Lasciando da parte i casi-limite, in che modo è possibile evitare l’effetto yo-yo quando si vuole perdere qualche chilo?
- Evitare diete drasticamente ipocaloriche: mai scendere sotto le 1400-1600 kcal quotidiane (anche di più se si fa attività fisica o un lavoro pesante). Restringere troppo le calorie è inutile e controproducente: vi porterà a perdere massa magra e non massa grassa.
- Evitate diete a ridotto contenuto di grassi: uno scarso apporto di lipidi determina uno stato di allerta dell’organismo, che si crede a ridosso di una carestia e che è portato a rallentare il metabolismo. Scegliete fonti di grasso buone: olio extravergine d’oliva usato a crudo, frutta secca, avocado, pesce fresco.

- Non sottovalutate l’importanza dell’attività fisica: è indispensabile per il mantenimento della massa magra.
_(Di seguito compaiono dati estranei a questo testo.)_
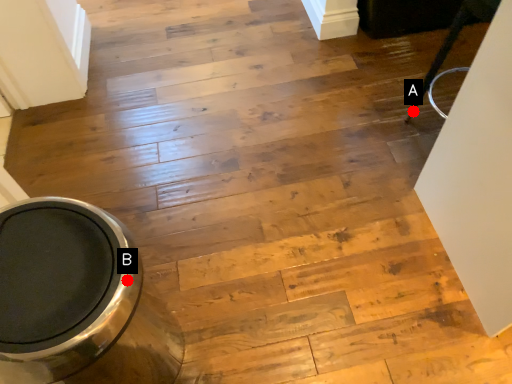 Question: Two points are circled on the image, labeled by A and B beside each circle. Among these points, which one is nearest to the camera?

Choices:
 (A) A is closer
 (B) B is closer

Answer: (B) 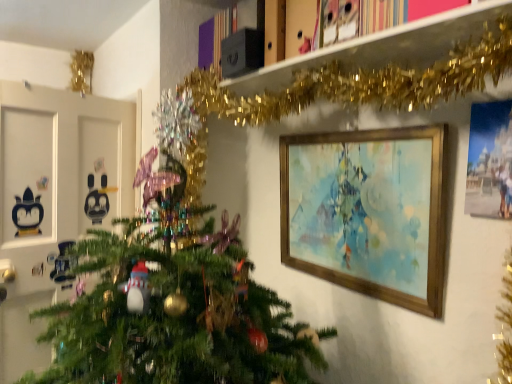 The height and width of the screenshot is (384, 512). In order to click on wooden picture frame at upper right, the second picture frame when ordered from front to back in this screenshot , I will do `click(367, 212)`.

The height and width of the screenshot is (384, 512). What do you see at coordinates (362, 83) in the screenshot?
I see `gold tinsel garland at upper center` at bounding box center [362, 83].

Find the location of `gold tinsel garland at upper center`. gold tinsel garland at upper center is located at coordinates (362, 83).

Where is `matte blue painting at upper right, which is the 2th picture frame in left-to-right order`? Image resolution: width=512 pixels, height=384 pixels. matte blue painting at upper right, which is the 2th picture frame in left-to-right order is located at coordinates (490, 161).

Between point (336, 61) and point (396, 186), which one is positioned behind?

The point (336, 61) is more distant.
Esercizi mirati permettono non solo di evitare l’effetto yo-yo, ma anche di migliorare il quadro metabolico che consegue ad anni di sali-scendi (perdita di muscoli e di fibre rosse).
- Rivolgetevi sempre ad un professionista competente che vi affianchi nel vostro percorso di dimagrimento e soprattutto che vi insegni come fare le scelte migliori: l’alimentazione non è un argomento tanto scontato e semplice come si è soliti credere; ci sono innumerevoli fattori da tenere in considerazione quando si compila una dieta: biochimici, ormonali, personali. Per questo le diete da rivista patinata o quelle preconfezionate falliscono: sono standardizzate, come se l’uomo fosse una macchina dal comportamento sempre prevedibile. Non è così: non esiste *la* dieta perfetta, ma solo lo stile alimentare perfetto *per te*.